In 1973, “black Americans, American Indians, Oriental Americans, Eskimos, and Aleuts” were the first to be considered socially and economically disadvantaged by the SBA, according to a 2004 paper published in the Public Contract Law Journal. At the time, the agency defined socially disadvantaged business owners as those “who have been deprived of opportunity to develop and maintain a competitive position in the economy because of social and economic disadvantage,” according the paper. Other groups could petition to be included in the list.
Over the next two decades, more racial categories were added, including “Asian Indians,” “Asian Pacific Americans” and “Subcontinent Asian Americans.” But which groups were included — and which ones were not — became a source of tension that, at times, exposed an uneven application of the social disadvantage presumptions across different programs, expert say.
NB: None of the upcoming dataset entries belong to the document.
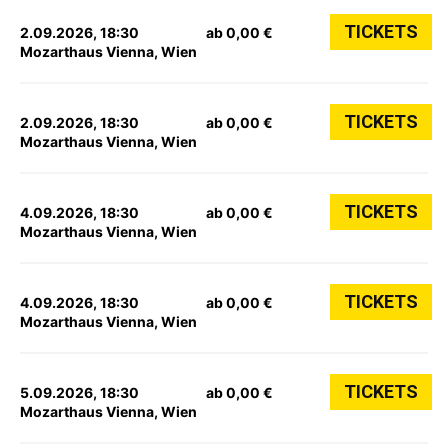
TICKETS
2.09.2026, 18:30
ab 0,00 €
Mozarthaus Vienna, Wien
TICKETS
2.09.2026, 18:30
ab 0,00 €
Mozarthaus Vienna, Wien
TICKETS
4.09.2026, 18:30
ab 0,00 €
Mozarthaus Vienna, Wien
TICKETS
4.09.2026, 18:30
ab 0,00 €
Mozarthaus Vienna, Wien
TICKETS
5.09.2026, 18:30
ab 0,00 €
Mozarthaus Vienna, Wien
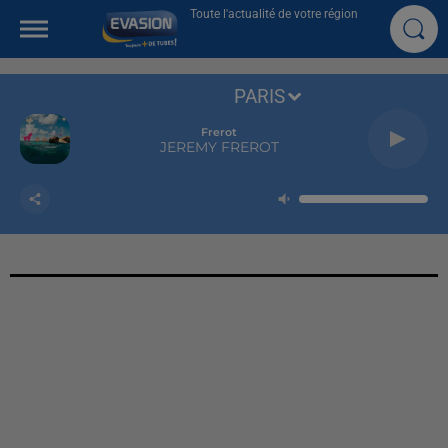
Toute l'actualité de votre région
PARIS
Frerot
JEREMY FREROT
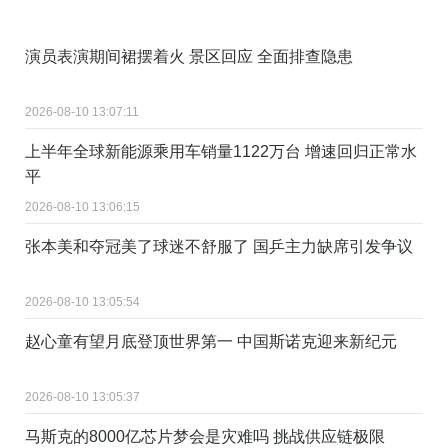
演员表演期间裙摆着火 景区回应 全面排查隐患
2026-08-10 13:07:11
上半年全球新能源乘用车销量1122万台 增速回归正常水
平
2026-08-10 13:06:15
张本美和夺冠美了球迷不舒服了 国乒主力缺席引发争议
2026-08-10 13:05:54
赵心童有望月底登顶世界第一 中国斯诺克迎来新纪元
2026-08-10 13:05:37
马斯克的8000亿芯片梦会是灾难吗 挑战供应链极限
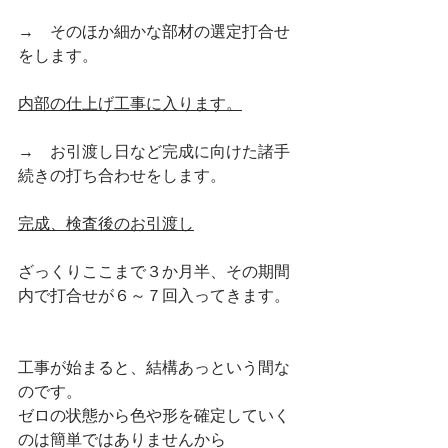
→　そのほか細かな部材の選定打合せ
をします。
内部の仕上げ工事に入ります。
→　お引渡し日など完成に向けた諸手
続きの打ち合わせをします。
完成、検査後のお引渡し
ざっくりここまで３か月半、その期間
内で打合せが６～７回入ってきます。
工事が始まると、結構あっという間な
のです。
ゼロの状態から色や形を確定していく
のは簡単ではありませんから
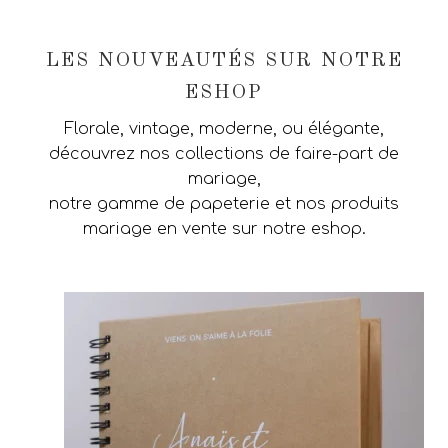
LES NOUVEAUTÉS SUR NOTRE
ESHOP
Florale, vintage, moderne, ou élégante,
découvrez nos collections de faire-part de
mariage,
notre gamme de papeterie et nos produits
mariage en vente sur notre eshop.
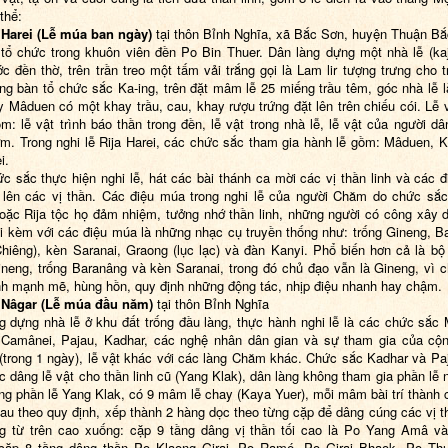
 thể:
 Harei (Lễ múa ban ngày)
tại thôn Bỉnh Nghĩa, xã Bắc Sơn, huyện Thuận Bắ
 tổ chức trong khuôn viên đền Po Bin Thuer. Dân làng dựng một nhà lễ (kaj
ớc đền thờ, trên trần treo một tấm vải trắng gọi là Lam lir tượng trưng cho tr
ng bàn tổ chức sắc Ka-ing, trên đặt mâm lễ 25 miếng trầu têm, góc nhà lễ l
y Mâduen có một khay trầu, cau, khay rượu trứng đặt lên trên chiếu cói. Lễ 
m: lễ vật trình báo thần trong đền, lễ vật trong nhà lễ, lễ vật của người dân
m. Trong nghi lễ Rija Harei, các chức sắc tham gia hành lễ gồm: Mâduen, K
i.
c sắc thực hiện nghi lễ, hát các bài thánh ca mời các vị thần linh và các 
 lên các vị thần. Các điệu múa trong nghi lễ của người Chăm do chức sắc
oặc Rija tộc họ đảm nhiệm, tưởng nhớ thần linh, những người có công xây 
i kèm với các điệu múa là những nhạc cụ truyền thống như: trống Gineng, B
hiêng), kèn Saranai, Graong (lục lạc) và đàn Kanyi. Phổ biến hơn cả là b
ineng, trống Baranâng và kèn Saranai, trong đó chủ đạo vẫn là Gineng, vì 
h mạnh mẽ, hùng hồn, quy định những động tác, nhịp điệu nhanh hay chậm.
a Nâgar (Lễ múa đầu năm)
tại thôn Bỉnh Nghĩa
g dựng nhà lễ ở khu đất trống đầu làng, thực hành nghi lễ là các chức sắc
 Camânei, Pajau, Kadhar, các nghệ nhân dân gian và sự tham gia của cộ
 (trong 1 ngày), lễ vật khác với các làng Chăm khác. Chức sắc Kadhar và Pa
ệc dâng lễ vật cho thần linh cũ (Yang Klak), dân làng không tham gia phần lễ 
rong phần lễ Yang Klak, có 9 mâm lễ chay (Kaya Yuer), mỗi mâm bài trí thành 
au theo quy định, xếp thành 2 hàng dọc theo từng cặp để dâng cúng các vị t
g từ trên cao xuống: cặp 9 tầng dâng vị thần tối cao là Po Yang Amâ v
cặp 8 tầng dâng thần Po Klaong Girai, Po Ramé, Po Girai Bhaok, Po Thu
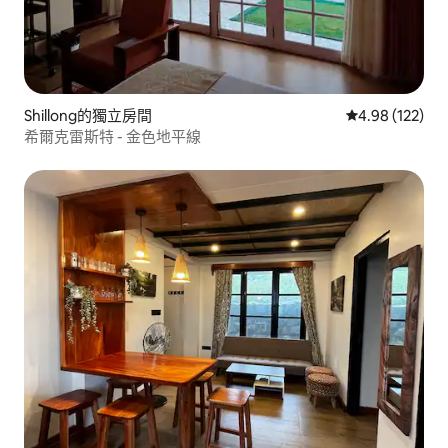
Shillong的獨立房間
從 122 則評價
4.98 (122)
希爾克雷斯特 - 金色地平線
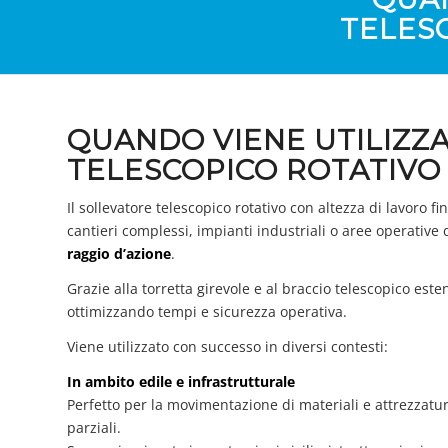
TELESC
QUANDO VIENE UTILIZZ
TELESCOPICO ROTATIVO 
Il sollevatore telescopico rotativo con altezza di lavoro 
cantieri complessi, impianti industriali o aree operative
raggio d’azione
.
Grazie alla torretta girevole e al braccio telescopico est
ottimizzando tempi e sicurezza operativa.
Viene utilizzato con successo in diversi contesti:
In ambito edile e infrastrutturale
Perfetto per la movimentazione di materiali e attrezzature
parziali.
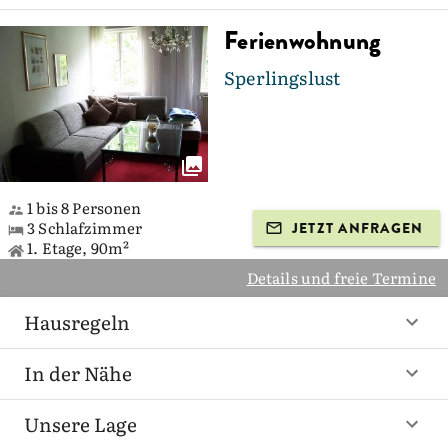
Ferienwohnung
Sperlingslust
1 bis 8 Personen
3 Schlafzimmer
JETZT ANFRAGEN
1. Etage, 90m²
Details und freie Termine
Hausregeln
In der Nähe
Unsere Lage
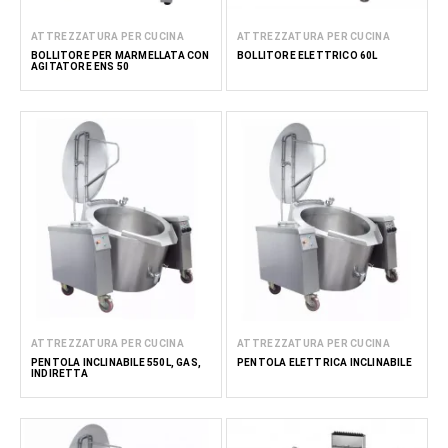
ATTREZZATURA PER CUCINA
ATTREZZATURA PER CUCINA
BOLLITORE PER MARMELLATA CON
BOLLITORE ELETTRICO 60L
AGITATORE ENS 50
ATTREZZATURA PER CUCINA
ATTREZZATURA PER CUCINA
PENTOLA INCLINABILE 550L, GAS,
PENTOLA ELETTRICA INCLINABILE
INDIRETTA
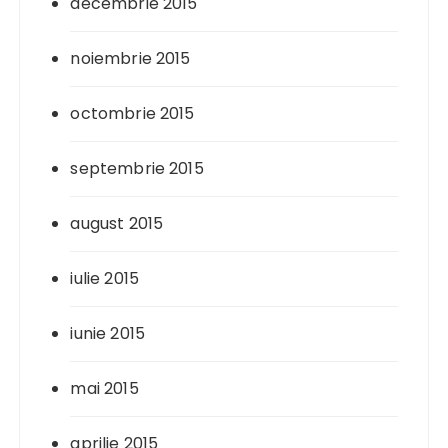
decembrie 2015
noiembrie 2015
octombrie 2015
septembrie 2015
august 2015
iulie 2015
iunie 2015
mai 2015
aprilie 2015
In 1980, Hasidic Jews were denied inclusion on the list because the agency said it could not grant disadvantaged status to a religious group, according to the 2004 paper. Yet, contrary to the SBA’s rationale, Hasidic Jews were presumed to be socially and economically disadvantaged by the Office of Minority Business Enterprise, now the Minority Business Development Agency. Hasidic Jews remain on the agency’s list of those presumed disadvantaged.
George La Noue, professor emeritus of public policy at the University of Maryland, said that challenges to federal programs for minorities picked up momentum amid the government’s response to the coronavirus pandemic. In June 2021, a federal judge temporarily blocked a $4 billion relief program for “socially disadvantaged farmers,” which presumed certain minority farmers were disadvantaged, siding with the White farmer who sued. The case was dismissed in September 2022 after Congress replaced the minority relief program with one that was race-neutral.
In a separate case, a panel on the U.S. Court of Appeals for the 6th Circuit in May 2021 upheld an injunction blocking the SBA from relying on the racial criteria when considering the application of the White plaintiff.
The Supreme Court’s ruling on race-conscious college admissions has only put more pressure on programs that rely on social disadvantage presumptions, La Noue said.
“I expect there are going to be more lawsuits,” he said, “and the government will not be able to defend them.”